I nodded, and she rose, trotting into her suite for a moment before quickly emerging with her familiar black journal and a quill. She flipped to a blank page and passed it to me.

As best I could, I sketched the print while recounting the circumstances in which I'd seen them to Luna. She listened intently, while I strained to depict the prints as accurately as I could with just my memory as a resource. When I was finished, I passed the notebook over to Luna for her judgement.

"Hmm...interesting," she murmured to herself. "The spacing is odd. Are you sure these are accurate?"

"As accurate as I could make them."

"They look almost like they belong to a biped," she said, and then shrugged. "I'm not sure. It's quite difficult to say with certainty."

Evidently, she did not think much of the lead I had presented, because she was quick to shift her concerns towards pondering what further could be learned in place of the pathetic information we currently had.

“What is to be done next?” she asked.

“Next? I am to retire for a few hours,” I said, coupling it with a dramatic yawn, “And then, come morning, I aim to show you this town and relax.”

“But we’ve made so much progress, in this one night alone!” she protested.

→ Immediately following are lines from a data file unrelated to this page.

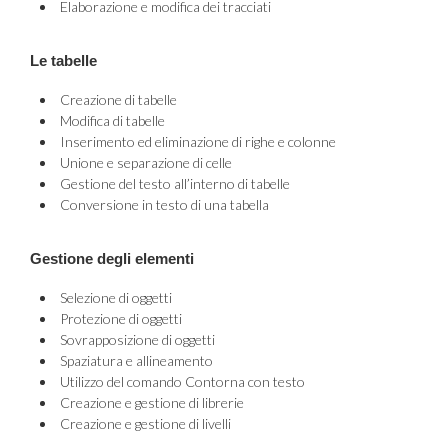
Elaborazione e modifica dei tracciati
Le tabelle
Creazione di tabelle
Modifica di tabelle
Inserimento ed eliminazione di righe e colonne
Unione e separazione di celle
Gestione del testo all’interno di tabelle
Conversione in testo di una tabella
Gestione degli elementi
Selezione di oggetti
Protezione di oggetti
Sovrapposizione di oggetti
Spaziatura e allineamento
Utilizzo del comando Contorna con testo
Creazione e gestione di librerie
Creazione e gestione di livelli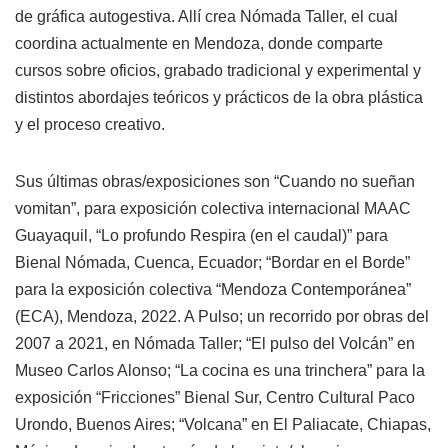
de gráfica autogestiva. Allí crea Nómada Taller, el cual
coordina actualmente en Mendoza, donde comparte
cursos sobre oficios, grabado tradicional y experimental y
distintos abordajes teóricos y prácticos de la obra plástica
y el proceso creativo.
Sus últimas obras/exposiciones son “Cuando no sueñan
vomitan”, para exposición colectiva internacional MAAC
Guayaquil, “Lo profundo Respira (en el caudal)” para
Bienal Nómada, Cuenca, Ecuador; “Bordar en el Borde”
para la exposición colectiva “Mendoza Contemporánea”
(ECA), Mendoza, 2022. A Pulso; un recorrido por obras del
2007 a 2021, en Nómada Taller; “El pulso del Volcán” en
Museo Carlos Alonso; “La cocina es una trinchera” para la
exposición “Fricciones” Bienal Sur, Centro Cultural Paco
Urondo, Buenos Aires; “Volcana” en El Paliacate, Chiapas,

“Which is why we’re entitled to a break, Luna. Come on, the reason you’re here is for the Summer Sun Celebration in a few days. Otherworldly horror can wait a few days—”

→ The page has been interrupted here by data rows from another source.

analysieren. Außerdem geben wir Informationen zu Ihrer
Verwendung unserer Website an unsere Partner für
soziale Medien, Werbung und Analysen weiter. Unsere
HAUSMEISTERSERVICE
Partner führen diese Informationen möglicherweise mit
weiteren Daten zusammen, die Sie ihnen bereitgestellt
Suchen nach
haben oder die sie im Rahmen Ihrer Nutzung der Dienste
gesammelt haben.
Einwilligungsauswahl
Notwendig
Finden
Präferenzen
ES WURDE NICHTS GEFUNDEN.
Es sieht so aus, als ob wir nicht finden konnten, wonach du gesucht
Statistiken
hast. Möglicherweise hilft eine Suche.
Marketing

“This is just stupid, Tia. I can’t believe I’m hearing this.” she rose to her feet, grabbing the book, swiftly flipping to the grotesque picture of the Smooze, and waving it right in my face. “This is important. Not...not Ferris Wheels and funnel cakes!”

“Luna, we are important!” I rose as well. My voice raised to a level I had not intentionally brought it to, but by then it was too late to turn back. “That’s why you’re here! Do you have any idea how much I’ve been looking forward to just...being your sister again?”

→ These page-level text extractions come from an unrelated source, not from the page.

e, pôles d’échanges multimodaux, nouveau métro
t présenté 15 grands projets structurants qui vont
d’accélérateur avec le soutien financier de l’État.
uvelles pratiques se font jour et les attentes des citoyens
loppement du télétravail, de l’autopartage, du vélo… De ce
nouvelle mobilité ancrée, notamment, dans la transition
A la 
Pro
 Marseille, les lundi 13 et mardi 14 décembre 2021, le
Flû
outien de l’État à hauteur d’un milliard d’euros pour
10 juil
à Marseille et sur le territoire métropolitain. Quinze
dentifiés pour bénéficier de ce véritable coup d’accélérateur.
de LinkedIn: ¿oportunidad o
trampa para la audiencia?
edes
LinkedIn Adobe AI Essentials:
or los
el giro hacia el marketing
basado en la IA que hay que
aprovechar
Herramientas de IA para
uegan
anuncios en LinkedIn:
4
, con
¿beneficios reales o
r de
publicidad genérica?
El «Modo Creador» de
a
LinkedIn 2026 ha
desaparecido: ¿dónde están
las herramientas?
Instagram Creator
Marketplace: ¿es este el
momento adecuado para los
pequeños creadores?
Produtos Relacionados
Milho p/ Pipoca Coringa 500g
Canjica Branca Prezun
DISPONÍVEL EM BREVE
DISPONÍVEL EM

“Ponies are in pain, Celestia. Equestria might be in danger. Gauge what’s more important.”

I was about to protest, but the words could not seem to arrive. She was right, but the last thing I wanted to lose was a sister. If there was one thing I had been shown, it was that as of late, the only time Luna and I were not at each other’s throats was when there was something of greater threat to the two of us to focus on. When we were alone and with nopony else, we were every bit as bitter and unpleasant towards each other. Was this the relationship we wanted for each other? Seeing ourselves as mere tools for each other? Tools which existed solely for each others benefit, each with our own abilities, divided by a gap so wide it seemed impossible given how similar we were at our cores.

The spatial distance between Dusk Falls and Equestria...the literal distance between us, had perhaps put a stop to our daily bantering, but it had replaced it with something equally as troubling. With so many miles dividing us, and with all the effort that went into simply seeing each other, we were now so alien to each other, even more so than before. We could not do anything as sisters anymore because to do so would require so much planning that the entire point was lost. And when we were together, or when Luna did arrive in Dusk Falls, it wasn’t for ourselves. It was because a task needed to be completed, and we needed each other to do it. Whether the task was a monster which needed to be slain or at least stopped, or a missing colt who needed to be found, it was always priority.

Perhaps once the task was done, and whatever loomed over Dusk Falls was gone, Luna would once again see a day of Ferris Wheels and funnel cakes with her older sister as anything more than childish folly not befitting the mares our conflict had twisted us into.

It was a wishful fantasy, but I saw no harm in carrying onto it a little longer.